Al principio la idea puede resultarles rara, pero me gustaría hace una analogía con el funcionamiento de nuestro cerebro. Para ponerlo en forma muy sencilla, lo que hace que nuestro cerebro funcione, lo que nos permite tener un patrón de conducta, sentir ciertas emociones o tener recuerdos, no es la cantidad de neuronas que tengamos o la forma en la que estén dispuestas, sino la forma en que se conectan entre ellas. Es ese enlace, esas relaciones, las que permiten que un montón de células sean el asiento de una personalidad, y que aunque todos tengamos biológicamente la misma estructura, seamos tan distintos. No es el medio, no es el contenido (por ejemplo, un neurotransmisor) sino la forma en la que esos medios se relacionan.

De la misma forma, en Internet, los enlaces son una parte fundamental de lo que construimos. Un enlace no sólo nos dirige a una página, sino que nos habla de la persona que se tomó el tiempo de buscar ese enlace, nos habla de una relación, de una fuente de referencia, de un ejemplo, de mucho más.

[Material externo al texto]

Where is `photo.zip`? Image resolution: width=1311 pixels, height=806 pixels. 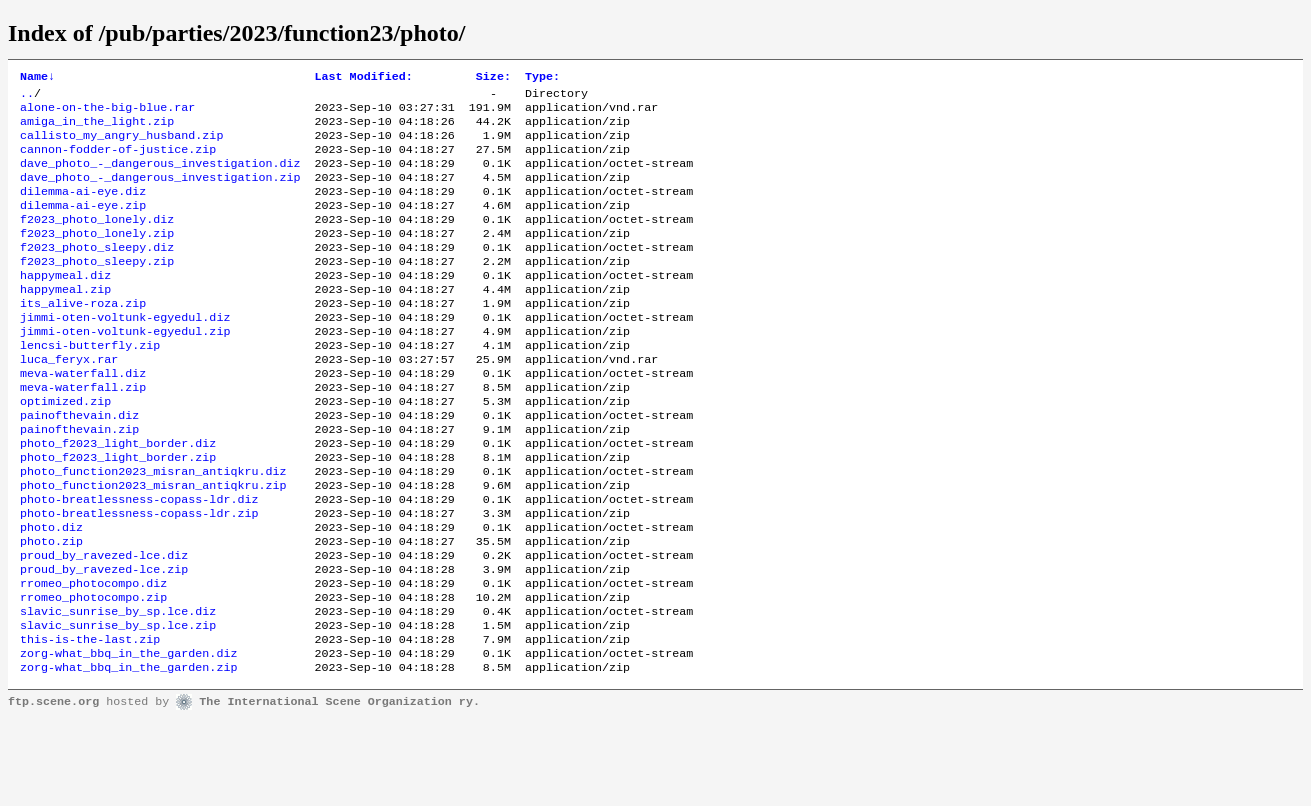 photo.zip is located at coordinates (51, 609).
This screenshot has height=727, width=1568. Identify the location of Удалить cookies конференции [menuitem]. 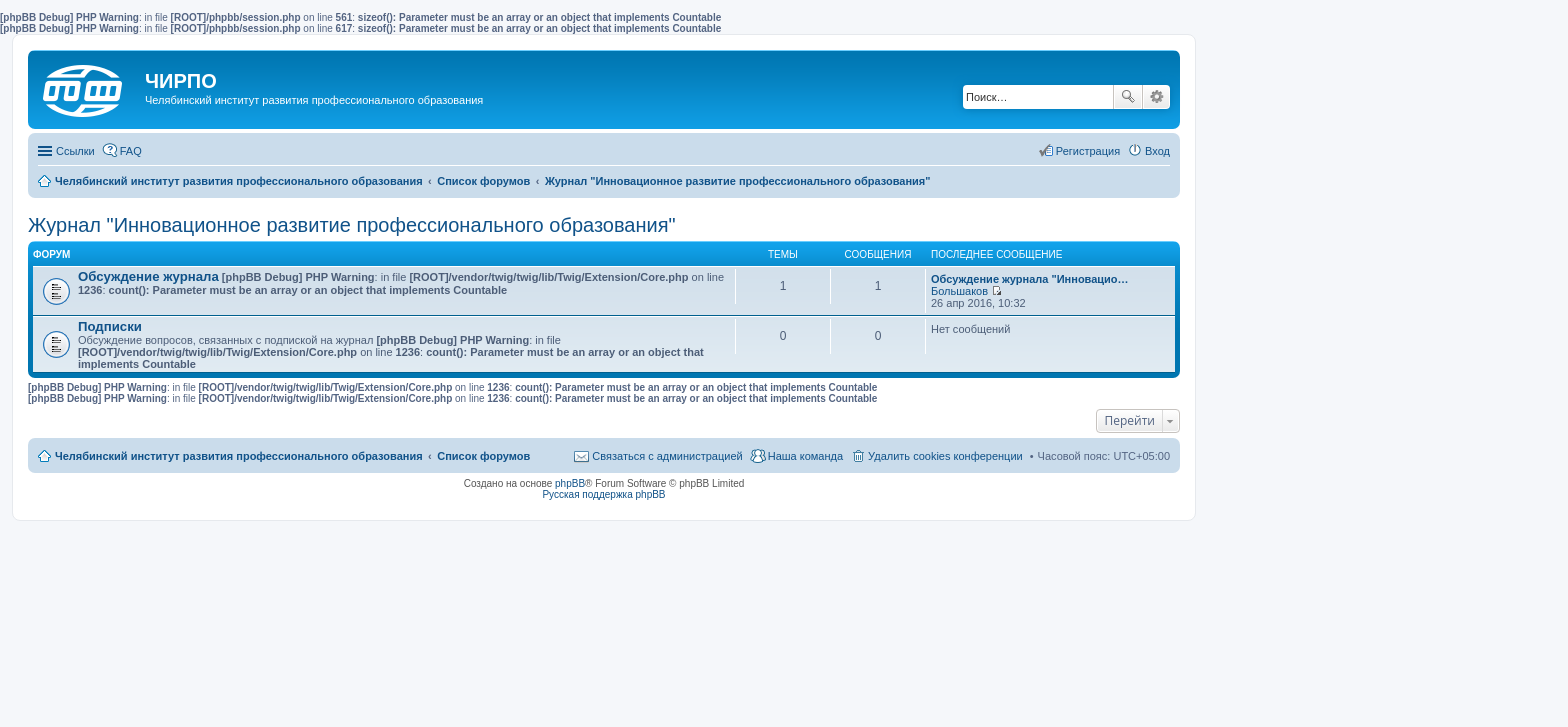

El hipertexto, que nos permite crear estos enlaces, es la piedra fundadora de la red, y por eso a nosotros, los que la tratamos de enriquecer día a día, nos corresponde usar esa herramienta y hacerle honor a los enlaces.

Como siempre digo, linkear no cuesta nada, y muy por el contrario, nos enriquece a todos y habla muy bien de quien lo hace (de la misma manera en que, un artículo que no cita ningún tipo de fuente cuando evidentemente sí la tuvo, habla muy mal de la persona que no lo hace).

Así que como dijo Mauro, vamos gente, ¡a enlazar más!